Bush praises Mosul, Najaf
Unrest in Kurdistan
President Bush in his speech on Thursday maintained that it was a good thing that about half of Ninevah province voted in the referendum on the new constitution. The Washington Post points out that Ninevah voted overwhelming against the constitution, and came within an hair’s breadth of helping defeat it altogether. This was a good thing? WaPo also points out that Bush instanced security progress in Najaf and Mosul as good news. But this is perverse. There was not much a security problem in Najaf until, in early April 2004, the US military suddently declared that it wanted to “kill or capture” Shiite religious nationalist Muqtada al-Sadr. The latter launched an uprising in the course of which the Mahdi Army took over Najaf. Bush provoked that. As for Mosul, it was quiet under Gen. Petraeus, unti Bush launched the Fallujah campaign of November, 2004, at which time security in Mosul collapsed. The local population was furious about the attack on Sunni Arabs. Mosul is still not back to being fairly safe.

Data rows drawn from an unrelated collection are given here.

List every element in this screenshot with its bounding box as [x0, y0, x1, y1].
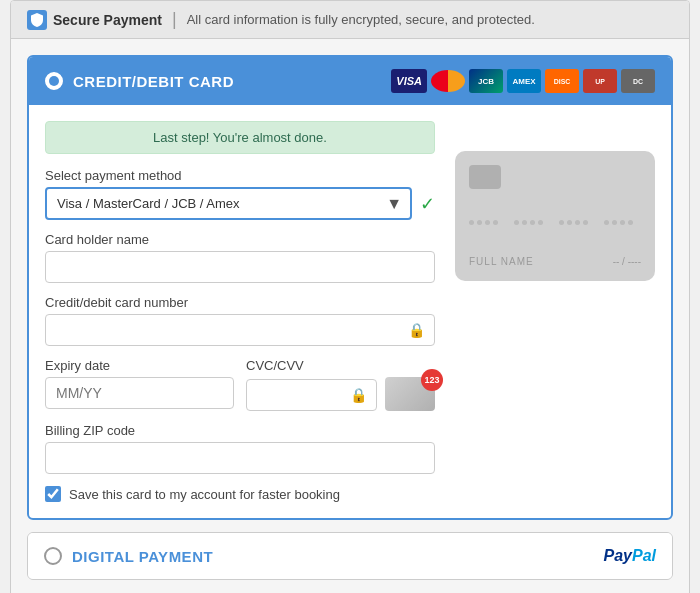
card-holder-label: Card holder name [45, 232, 435, 247]
form-side: Last step! You're almost done. Select pa… [45, 121, 435, 502]
card-dot [628, 220, 633, 225]
check-icon: ✓ [420, 193, 435, 215]
header-divider: | [172, 9, 177, 30]
success-alert: Last step! You're almost done. [45, 121, 435, 154]
visa-logo: VISA [391, 69, 427, 93]
credit-card-section: CREDIT/DEBIT CARD VISA JCB AMEX DISC UP … [27, 55, 673, 520]
credit-card-radio[interactable] [45, 72, 63, 90]
section-header-left: CREDIT/DEBIT CARD [45, 72, 234, 90]
jcb-logo: JCB [469, 69, 503, 93]
save-card-row: Save this card to my account for faster … [45, 486, 435, 502]
alert-text: Last step! You're almost done. [153, 130, 327, 145]
shield-icon [27, 10, 47, 30]
card-preview-side: FULL NAME -- / ---- [455, 121, 655, 502]
digital-payment-radio[interactable] [44, 547, 62, 565]
zip-input[interactable] [45, 442, 435, 474]
secure-title: Secure Payment [53, 12, 162, 28]
card-dot [522, 220, 527, 225]
card-dots-row [469, 220, 641, 225]
main-content: CREDIT/DEBIT CARD VISA JCB AMEX DISC UP … [11, 39, 689, 593]
unionpay-logo: UP [583, 69, 617, 93]
cvc-group: CVC/CVV 🔒 123 [246, 358, 435, 411]
card-number-input[interactable] [45, 314, 435, 346]
cvc-row: 🔒 123 [246, 377, 435, 411]
cvc-input-wrap: 🔒 [246, 379, 377, 411]
card-dot [530, 220, 535, 225]
mastercard-logo [431, 70, 465, 92]
payment-method-select[interactable]: Visa / MasterCard / JCB / Amex American … [45, 187, 412, 220]
cvc-help-image: 123 [385, 377, 435, 411]
header-description: All card information is fully encrypted,… [187, 12, 535, 27]
paypal-pal: Pal [632, 547, 656, 564]
expiry-input[interactable] [45, 377, 234, 409]
expiry-label: Expiry date [45, 358, 234, 373]
card-number-input-wrap: 🔒 [45, 314, 435, 346]
zip-label: Billing ZIP code [45, 423, 435, 438]
radio-inner [49, 76, 59, 86]
secure-label-group: Secure Payment [27, 10, 162, 30]
card-dot [477, 220, 482, 225]
card-dot [612, 220, 617, 225]
digital-payment-title: DIGITAL PAYMENT [72, 548, 213, 565]
card-dot [620, 220, 625, 225]
card-logos: VISA JCB AMEX DISC UP DC [391, 69, 655, 93]
card-dot [493, 220, 498, 225]
cvc-lock-icon: 🔒 [350, 387, 367, 403]
payment-method-select-wrap: Visa / MasterCard / JCB / Amex American … [45, 187, 412, 220]
discover-logo: DISC [545, 69, 579, 93]
card-number-label: Credit/debit card number [45, 295, 435, 310]
digital-payment-section: DIGITAL PAYMENT PayPal [27, 532, 673, 580]
card-dot [469, 220, 474, 225]
card-dot [514, 220, 519, 225]
section-body: Last step! You're almost done. Select pa… [29, 105, 671, 518]
expiry-group: Expiry date [45, 358, 234, 411]
paypal-logo: PayPal [604, 547, 656, 565]
card-expiry: -- / ---- [613, 256, 641, 267]
cvc-input-icon-wrap: 🔒 [246, 379, 377, 411]
amex-logo: AMEX [507, 69, 541, 93]
card-dot [485, 220, 490, 225]
cvc-badge: 123 [421, 369, 443, 391]
card-chip [469, 165, 501, 189]
card-bottom: FULL NAME -- / ---- [469, 256, 641, 267]
expiry-cvc-row: Expiry date CVC/CVV 🔒 [45, 358, 435, 423]
zip-group: Billing ZIP code [45, 423, 435, 474]
card-holder-group: Card holder name [45, 232, 435, 283]
diners-logo: DC [621, 69, 655, 93]
lock-icon: 🔒 [408, 322, 425, 338]
paypal-pay: Pay [604, 547, 632, 564]
save-card-checkbox[interactable] [45, 486, 61, 502]
card-preview: FULL NAME -- / ---- [455, 151, 655, 281]
digital-left: DIGITAL PAYMENT [44, 547, 213, 565]
card-dot [604, 220, 609, 225]
payment-method-group: Select payment method Visa / MasterCard … [45, 168, 435, 220]
cvc-label: CVC/CVV [246, 358, 435, 373]
card-number-group: Credit/debit card number 🔒 [45, 295, 435, 346]
card-dot [559, 220, 564, 225]
digital-payment-header[interactable]: DIGITAL PAYMENT PayPal [28, 533, 672, 579]
card-dot [583, 220, 588, 225]
payment-method-label: Select payment method [45, 168, 435, 183]
card-dot [538, 220, 543, 225]
card-dot [575, 220, 580, 225]
header-bar: Secure Payment | All card information is… [11, 1, 689, 39]
save-card-label: Save this card to my account for faster … [69, 487, 340, 502]
card-dot [567, 220, 572, 225]
select-row: Visa / MasterCard / JCB / Amex American … [45, 187, 435, 220]
payment-container: Secure Payment | All card information is… [10, 0, 690, 593]
card-holder-input[interactable] [45, 251, 435, 283]
credit-card-title: CREDIT/DEBIT CARD [73, 73, 234, 90]
credit-card-header: CREDIT/DEBIT CARD VISA JCB AMEX DISC UP … [29, 57, 671, 105]
card-full-name: FULL NAME [469, 256, 534, 267]
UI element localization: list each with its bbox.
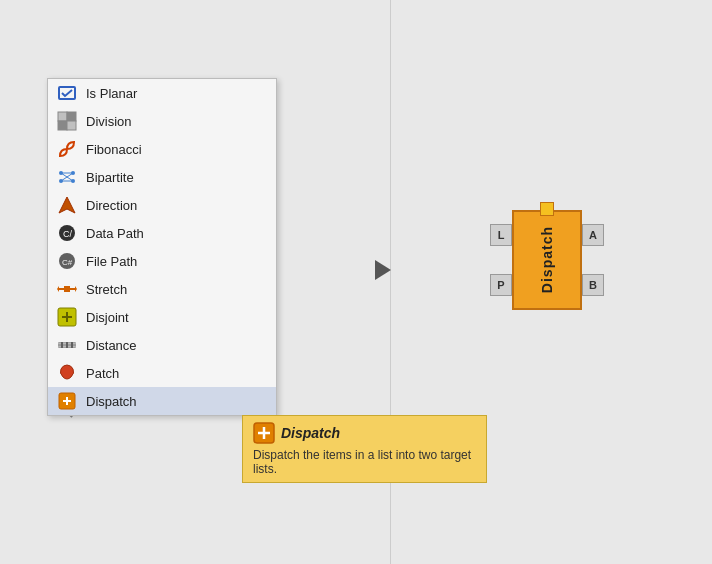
component-search-dropdown: Is Planar Division Fibonacci [47, 78, 277, 416]
svg-marker-19 [57, 286, 59, 292]
menu-item-label: Fibonacci [86, 142, 142, 157]
svg-rect-29 [66, 342, 68, 348]
menu-item-file-path[interactable]: C# File Path [48, 247, 276, 275]
data-path-icon: C/ [56, 222, 78, 244]
disjoint-icon [56, 306, 78, 328]
file-path-icon: C# [56, 250, 78, 272]
patch-icon [56, 362, 78, 384]
svg-rect-3 [58, 121, 67, 130]
svg-text:C#: C# [62, 258, 73, 267]
direction-icon [56, 194, 78, 216]
menu-item-disjoint[interactable]: Disjoint [48, 303, 276, 331]
node-title: Dispatch [539, 226, 555, 293]
node-right-ports: A B [582, 210, 604, 310]
menu-item-label: Patch [86, 366, 119, 381]
menu-item-fibonacci[interactable]: Fibonacci [48, 135, 276, 163]
menu-item-distance[interactable]: Distance [48, 331, 276, 359]
menu-item-bipartite[interactable]: Bipartite [48, 163, 276, 191]
svg-text:C/: C/ [63, 229, 72, 239]
dispatch-menu-icon [56, 390, 78, 412]
menu-item-label: Is Planar [86, 86, 137, 101]
node-left-ports: L P [490, 210, 512, 310]
canvas: Is Planar Division Fibonacci [0, 0, 712, 564]
tooltip-icon [253, 422, 275, 444]
port-A[interactable]: A [582, 224, 604, 246]
tooltip-box: Dispatch Dispatch the items in a list in… [242, 415, 487, 483]
fibonacci-icon [56, 138, 78, 160]
bipartite-icon [56, 166, 78, 188]
is-planar-icon [56, 82, 78, 104]
menu-item-label: Bipartite [86, 170, 134, 185]
menu-item-direction[interactable]: Direction [48, 191, 276, 219]
node-body[interactable]: Dispatch [512, 210, 582, 310]
menu-item-label: Division [86, 114, 132, 129]
port-P[interactable]: P [490, 274, 512, 296]
menu-item-label: Data Path [86, 226, 144, 241]
menu-item-label: Distance [86, 338, 137, 353]
menu-item-label: Direction [86, 198, 137, 213]
menu-item-label: File Path [86, 254, 137, 269]
svg-rect-2 [67, 112, 76, 121]
svg-rect-4 [67, 121, 76, 130]
svg-marker-13 [59, 197, 75, 213]
node-top-connector [540, 202, 554, 216]
tooltip-title-text: Dispatch [281, 425, 340, 441]
svg-rect-28 [61, 342, 63, 348]
port-L[interactable]: L [490, 224, 512, 246]
stretch-icon [56, 278, 78, 300]
tooltip-title: Dispatch [253, 422, 476, 444]
menu-item-division[interactable]: Division [48, 107, 276, 135]
dispatch-node: L P Dispatch A B [490, 210, 604, 310]
division-icon [56, 110, 78, 132]
distance-icon [56, 334, 78, 356]
menu-item-label: Stretch [86, 282, 127, 297]
svg-rect-1 [58, 112, 67, 121]
menu-item-patch[interactable]: Patch [48, 359, 276, 387]
port-B[interactable]: B [582, 274, 604, 296]
svg-marker-20 [75, 286, 77, 292]
menu-item-label: Dispatch [86, 394, 137, 409]
tooltip-description: Dispatch the items in a list into two ta… [253, 448, 476, 476]
svg-rect-21 [64, 286, 70, 292]
menu-item-dispatch[interactable]: Dispatch [48, 387, 276, 415]
menu-item-stretch[interactable]: Stretch [48, 275, 276, 303]
svg-rect-30 [71, 342, 73, 348]
menu-item-label: Disjoint [86, 310, 129, 325]
direction-arrow [375, 260, 391, 280]
menu-item-data-path[interactable]: C/ Data Path [48, 219, 276, 247]
menu-item-is-planar[interactable]: Is Planar [48, 79, 276, 107]
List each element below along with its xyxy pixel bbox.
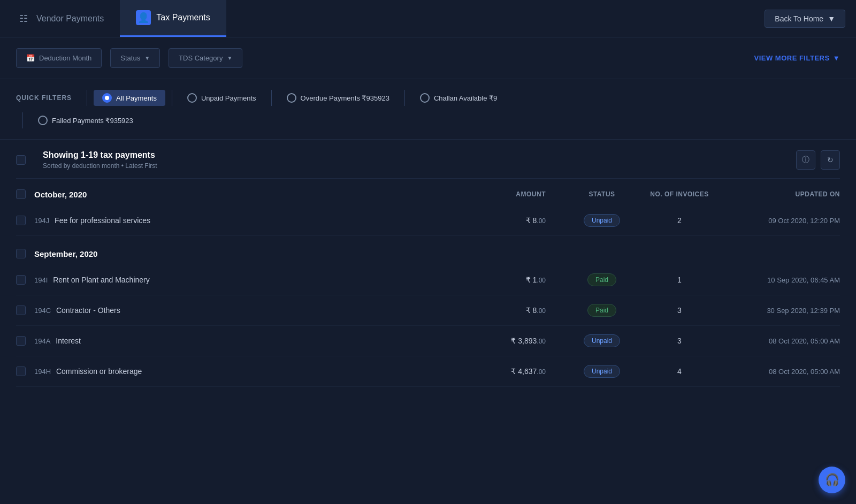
row-invoices: 3 bbox=[637, 306, 722, 315]
tds-category-label: TDS Category bbox=[179, 54, 223, 62]
row-desc-text: Rent on Plant and Machinery bbox=[53, 276, 150, 284]
challan-available-label: Challan Available ₹9 bbox=[434, 94, 497, 102]
amount-decimal: .00 bbox=[537, 277, 546, 284]
top-navigation: ☷ Vendor Payments 👤 Tax Payments Back To… bbox=[0, 0, 856, 37]
row-invoices: 3 bbox=[637, 337, 722, 345]
row-code: 194C bbox=[34, 307, 51, 315]
table-row[interactable]: 194C Contractor - Others ₹ 8.00 Paid 3 3… bbox=[16, 295, 840, 326]
row-status: Unpaid bbox=[567, 214, 637, 227]
back-button-label: Back To Home bbox=[775, 14, 823, 23]
row-checkbox[interactable] bbox=[16, 275, 26, 285]
row-status: Paid bbox=[567, 273, 637, 286]
table-row[interactable]: 194H Commission or brokerage ₹ 4,637.00 … bbox=[16, 356, 840, 387]
unpaid-payments-chip[interactable]: Unpaid Payments bbox=[179, 90, 265, 106]
status-label: Status bbox=[120, 54, 140, 62]
select-all-checkbox[interactable] bbox=[16, 155, 26, 165]
status-badge: Unpaid bbox=[584, 365, 620, 378]
view-more-filters-button[interactable]: VIEW MORE FILTERS ▼ bbox=[754, 54, 840, 62]
row-checkbox[interactable] bbox=[16, 306, 26, 315]
chevron-down-icon: ▼ bbox=[227, 55, 232, 61]
section-header-october: October, 2020 AMOUNT STATUS NO. OF INVOI… bbox=[16, 179, 840, 205]
status-badge: Unpaid bbox=[584, 214, 620, 227]
unpaid-payments-label: Unpaid Payments bbox=[201, 94, 256, 102]
row-code: 194H bbox=[34, 368, 51, 376]
row-updated: 10 Sep 2020, 06:45 AM bbox=[722, 276, 840, 284]
row-checkbox[interactable] bbox=[16, 366, 26, 376]
tds-category-filter[interactable]: TDS Category ▼ bbox=[169, 48, 242, 68]
help-button[interactable]: ⓘ bbox=[796, 150, 815, 170]
amount-main: ₹ 4,637 bbox=[511, 367, 537, 376]
separator bbox=[87, 90, 87, 106]
help-icon: ⓘ bbox=[802, 155, 809, 165]
status-badge: Paid bbox=[587, 273, 616, 286]
row-status: Paid bbox=[567, 304, 637, 317]
radio-button bbox=[287, 93, 296, 103]
fab-button[interactable]: 🎧 bbox=[819, 467, 845, 493]
table-row[interactable]: 194J Fee for professional services ₹ 8.0… bbox=[16, 205, 840, 236]
table-row[interactable]: 194A Interest ₹ 3,893.00 Unpaid 3 08 Oct… bbox=[16, 326, 840, 356]
radio-inner bbox=[105, 96, 109, 100]
results-header: Showing 1-19 tax payments Sorted by dedu… bbox=[16, 150, 840, 179]
overdue-payments-chip[interactable]: Overdue Payments ₹935923 bbox=[278, 90, 398, 106]
chevron-down-icon: ▼ bbox=[833, 54, 840, 62]
section-checkbox-october[interactable] bbox=[16, 189, 26, 199]
row-invoices: 4 bbox=[637, 367, 722, 376]
tax-tab-label: Tax Payments bbox=[156, 13, 210, 22]
row-description: 194J Fee for professional services bbox=[34, 216, 492, 225]
quick-filters-bar: QUICK FILTERS All Payments Unpaid Paymen… bbox=[0, 79, 856, 140]
chevron-down-icon: ▼ bbox=[144, 55, 150, 61]
separator bbox=[404, 90, 405, 106]
amount-decimal: .00 bbox=[537, 217, 546, 225]
quick-filters-label: QUICK FILTERS bbox=[16, 94, 72, 102]
view-more-label: VIEW MORE FILTERS bbox=[754, 54, 829, 62]
amount-main: ₹ 8 bbox=[526, 306, 537, 315]
row-desc-text: Commission or brokerage bbox=[56, 367, 142, 376]
row-desc-text: Contractor - Others bbox=[56, 306, 120, 315]
amount-decimal: .00 bbox=[537, 307, 546, 315]
status-filter[interactable]: Status ▼ bbox=[110, 48, 160, 68]
row-amount: ₹ 1.00 bbox=[492, 276, 567, 284]
separator bbox=[22, 112, 23, 128]
radio-button bbox=[102, 93, 112, 103]
separator bbox=[172, 90, 172, 106]
amount-main: ₹ 8 bbox=[526, 216, 537, 225]
table-row[interactable]: 194I Rent on Plant and Machinery ₹ 1.00 … bbox=[16, 265, 840, 295]
deduction-month-filter[interactable]: 📅 Deduction Month bbox=[16, 48, 102, 68]
row-updated: 08 Oct 2020, 05:00 AM bbox=[722, 368, 840, 376]
row-updated: 30 Sep 2020, 12:39 PM bbox=[722, 307, 840, 315]
results-title: Showing 1-19 tax payments bbox=[43, 150, 157, 160]
col-header-updated: UPDATED ON bbox=[722, 190, 840, 198]
all-payments-label: All Payments bbox=[116, 94, 157, 102]
row-amount: ₹ 3,893.00 bbox=[492, 337, 567, 345]
section-header-september: September, 2020 bbox=[16, 236, 840, 265]
radio-button bbox=[420, 93, 430, 103]
row-amount: ₹ 8.00 bbox=[492, 306, 567, 315]
failed-payments-chip[interactable]: Failed Payments ₹935923 bbox=[29, 112, 142, 128]
row-description: 194I Rent on Plant and Machinery bbox=[34, 276, 492, 284]
failed-payments-label: Failed Payments ₹935923 bbox=[52, 117, 133, 125]
col-header-amount: AMOUNT bbox=[492, 190, 567, 198]
row-invoices: 2 bbox=[637, 216, 722, 225]
row-status: Unpaid bbox=[567, 365, 637, 378]
col-header-status: STATUS bbox=[567, 190, 637, 198]
row-code: 194I bbox=[34, 276, 48, 284]
all-payments-chip[interactable]: All Payments bbox=[94, 90, 165, 106]
deduction-month-label: Deduction Month bbox=[39, 54, 91, 62]
amount-decimal: .00 bbox=[537, 368, 546, 376]
section-checkbox-september[interactable] bbox=[16, 249, 26, 258]
vendor-payments-tab[interactable]: ☷ Vendor Payments bbox=[0, 0, 120, 37]
back-to-home-button[interactable]: Back To Home ▼ bbox=[765, 10, 845, 28]
headset-icon: 🎧 bbox=[825, 473, 839, 487]
row-description: 194H Commission or brokerage bbox=[34, 367, 492, 376]
refresh-button[interactable]: ↻ bbox=[821, 150, 840, 170]
tax-payments-tab[interactable]: 👤 Tax Payments bbox=[120, 0, 226, 37]
refresh-icon: ↻ bbox=[827, 156, 834, 164]
challan-available-chip[interactable]: Challan Available ₹9 bbox=[411, 90, 506, 106]
filter-bar: 📅 Deduction Month Status ▼ TDS Category … bbox=[0, 37, 856, 79]
section-october-2020: October, 2020 AMOUNT STATUS NO. OF INVOI… bbox=[16, 179, 840, 236]
chevron-down-icon: ▼ bbox=[828, 14, 835, 23]
row-checkbox[interactable] bbox=[16, 336, 26, 346]
col-header-invoices: NO. OF INVOICES bbox=[637, 190, 722, 198]
row-checkbox[interactable] bbox=[16, 216, 26, 225]
status-badge: Unpaid bbox=[584, 334, 620, 347]
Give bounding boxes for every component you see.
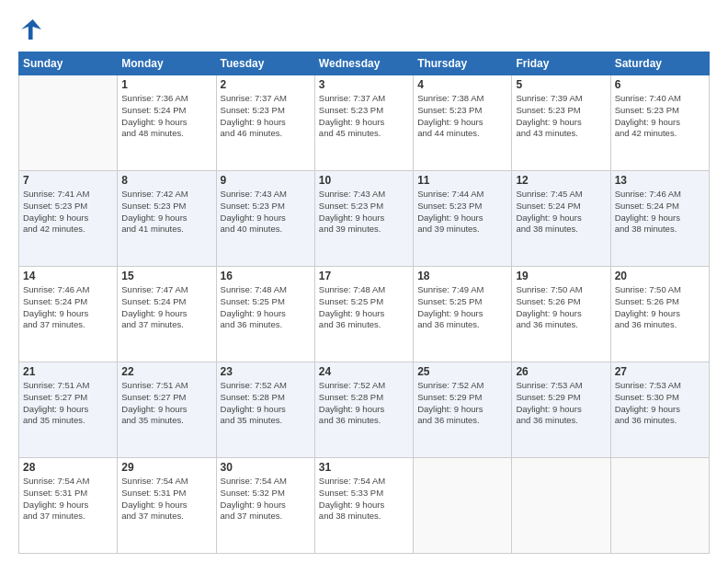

Collapse in Kurdistan? From all accounts there is substantial political unrest in Kurdistan, with violence between the Kurdistan Democratic Party and a Kurdish Islamic party. Al-Zaman: The Kurdistan Islamic Union, led by Salah al-Din Muhammad Baha al-din said that on Tuesday 3 of its party workers had been killed in an attack on their party headquarters in the northern Dohuk province. One of the dead had been a candidate running for a seat in parliament. Many others were wounded. Two further party works were killed in Zakhu. Police, loyal to the Kurdistan Democratic Party of Massoud Barzani, looked on without attempting to protect these devotees of political Islam among the Kurds.
KarbalaNews.net is now carrying an article claiming to be from the office of Grand Ayatollah Ali Sistani saying that the communique urging believers to vote for the United Iraqi Alliance was fraudulent. Sistani had been refusing to endorse the UIA, but seemed suddently to reverse course late last week.
Al-Zaman: Seventy-nine Iranian pilgrims arrived in the Shiite shrine city of Karbala on Wednesday, under the protection of an Iranian government guard that was allowed to accompany them. At a moment when Iraq has closed its borders with the Arab states of Saudia Arabia, Jordan and Syria and refused to give entry permits to Arabs, the Iraqi government is welcoming in the Iranians for Shiite pilgrimage! Forget about all the British charges that Iran is destablizing Iraq. The Iraqi government clearly believes that it is the Arabs, not Iran, that form the danger.
I may blog more Thursday if I get the chance.